Une enquête de santé du HCR de 2018 répétée en 2021 fournit des comparaisons utiles. La sensibilisation aux options de soins de santé disponibles est passée de 83 % en 2018 à un peu plus de 50 % en 2021. L’accès aux soins prénatals était largement disponible au cours des deux années, le coût étant le principal défi. Les taux de vaccination des enfants étaient élevés au cours des deux années. L’incidence des maladies chroniques en 2021 avait augmenté, mais 87 % n’avaient pas les moyens d’acheter des médicaments contre 52 % en 2018. Un pourcentage important a dépensé de l’argent pour les services de santé en 2021 (77 %) et 2018 (78 %). Les dépenses de santé par mois étaient pratiquement les mêmes les deux années, à environ 98 dinars jordaniens, ce qui représentait 44 % du revenu mensuel en 2021.

Outre les tendances à la baisse des moyens de subsistance, de l’éducation et de la santé, les principaux programmes financés par des donateurs, tels que le système de soutien en espèces du Programme alimentaire mondial (PAM), sont également confrontés à des déficits de financement. En juin 2021, le PAM a annoncé que 21 000 réfugiés ne recevraient plus d’aide en espèces en raison d’un manque de fonds et que 250 000 réfugiés pourraient voir leur aide alimentaire réduite.

Aucune de ces tendances n’est durable. Les Syriens en Jordanie ne reviendront pas en grand nombre de si tôt. Seuls 41 000 sont rentrés volontairement depuis 2018. Outre la dévastation physique et sociale de la guerre, les conditions économiques en Syrie sont catastrophiques et les violations des droits de l’homme aussi brutales que jamais, ciblant même les rapatriés avec des autorisations de sécurité syriennes.
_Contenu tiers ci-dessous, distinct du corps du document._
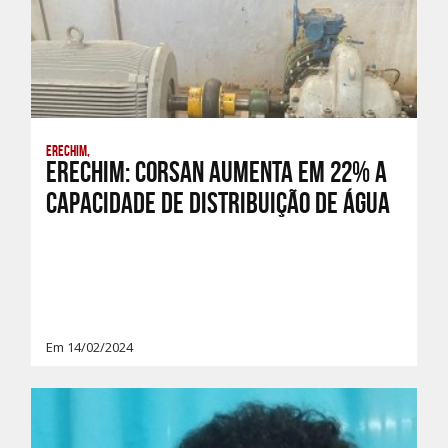
Erechim,
ERECHIM: Corsan aumenta em 22% a
capacidade de distribuição de água
Em 14/02/2024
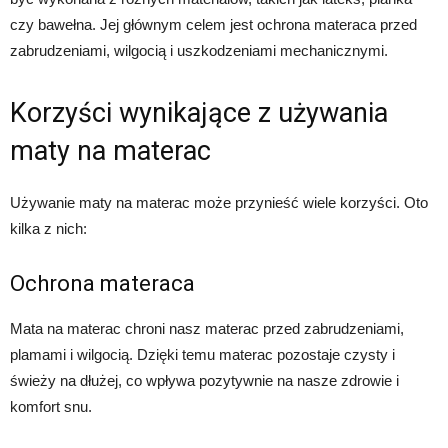
czy bawełna. Jej głównym celem jest ochrona materaca przed
zabrudzeniami, wilgocią i uszkodzeniami mechanicznymi.
Korzyści wynikające z używania
maty na materac
Używanie maty na materac może przynieść wiele korzyści. Oto
kilka z nich:
Ochrona materaca
Mata na materac chroni nasz materac przed zabrudzeniami,
plamami i wilgocią. Dzięki temu materac pozostaje czysty i
świeży na dłużej, co wpływa pozytywnie na nasze zdrowie i
komfort snu.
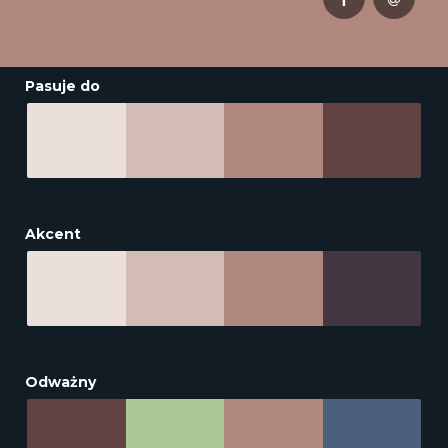
Pasuje do
Akcent
Odważny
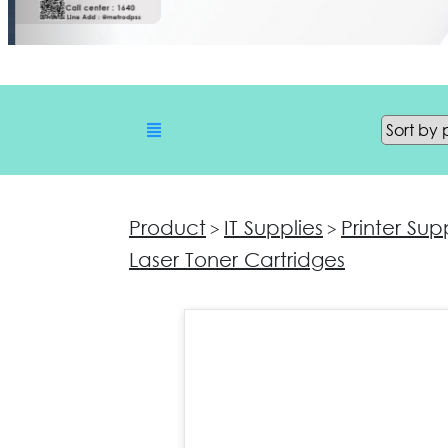
Product
IT Supplies
Printer Sup
>
>
Laser Toner Cartridges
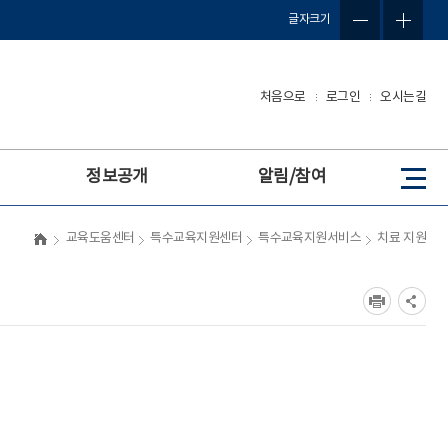
글자크기
처음으로
로그인
오시는길
정보공개
알림/참여
사
이
트
교육도움센터
특수교육지원센터
특수교육지원서비스
치료 지원
맵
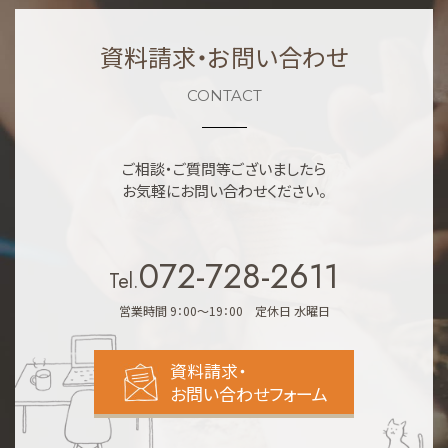
資料請求・お問い合わせ
CONTACT
ご相談・ご質問等ございましたら
お気軽にお問い合わせください。
072-728-2611
Tel.
営業時間 9：00～19：00 定休日 水曜日
資料請求・
お問い合わせフォーム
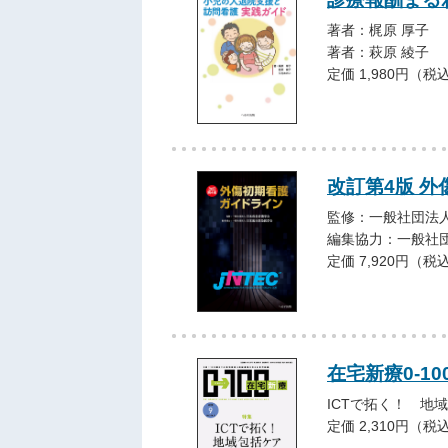
著者：梶原 厚子
著者：萩原 綾子
定価 1,980円（税
改訂第4版 
監修：一般社団法人
編集協力：一般社
定価 7,920円（税
在宅新療0-10
ICTで拓く！ 地
定価 2,310円（税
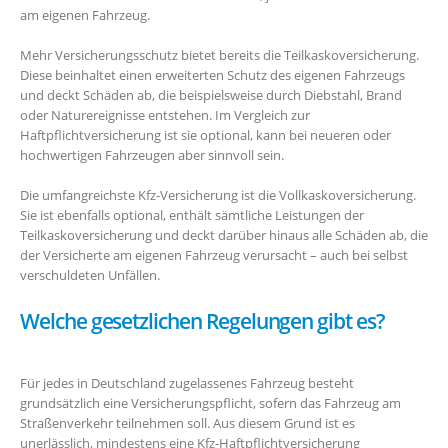
am eigenen Fahrzeug.
Mehr Versicherungsschutz bietet bereits die Teilkaskoversicherung.
Diese beinhaltet einen erweiterten Schutz des eigenen Fahrzeugs
und deckt Schäden ab, die beispielsweise durch Diebstahl, Brand
oder Naturereignisse entstehen. Im Vergleich zur
Haftpflichtversicherung ist sie optional, kann bei neueren oder
hochwertigen Fahrzeugen aber sinnvoll sein.
Die umfangreichste Kfz-Versicherung ist die Vollkaskoversicherung.
Sie ist ebenfalls optional, enthält sämtliche Leistungen der
Teilkaskoversicherung und deckt darüber hinaus alle Schäden ab, die
der Versicherte am eigenen Fahrzeug verursacht – auch bei selbst
verschuldeten Unfällen.
Welche gesetzlichen Regelungen gibt es?
Für jedes in Deutschland zugelassenes Fahrzeug besteht
grundsätzlich eine Versicherungspflicht, sofern das Fahrzeug am
Straßenverkehr teilnehmen soll. Aus diesem Grund ist es
unerlässlich, mindestens eine Kfz-Haftpflichtversicherung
Les réinstallations de réfugiés dans les pays tiers sont pratiquement inexistantes avec seulement 1 % éligibles et seulement 1 396 réinstallés en 2020.

La Jordanie a été largement épargnée par la dure rhétorique anti-réfugiés du Liban ainsi que par les récits anti-immigrés de la Turquie. Pourtant, une crise pourrait se développer sur le front des réfugiés en Jordanie si la tendance à la baisse de ces indices n’est pas arrêtée. Il serait utile d’élaborer un programme qui précède et anticipe plutôt que d’intervenir après coup et de réagir pêle-mêle à une crise. Un accord à plus long terme comme l’accord pluriannuel UE-Turquie sur l’aide aux réfugiés pourrait fonctionner. Peut-être que l’ouverture supplémentaire des marchés du travail jordaniens aux réfugiés ou le maintien à l’école d’un plus grand nombre d’enfants, en particulier de filles, en échange d’une assistance profiteraient également aux Jordaniens les plus vulnérables. Bien qu’il soit probablement impossible d’amener les membres de l’UE à accepter davantage de réfugiés en ces jours de forteresse Europe, soutenir les pays qui accueillent des réfugiés peut être une option plus viable, en particulier si des programmes efficaces tels que le programme d’aide en espèces du PAM et les programmes éducatifs et sanitaires en cours sont déjà sur le terrain et n’ont besoin que d’un financement supplémentaire.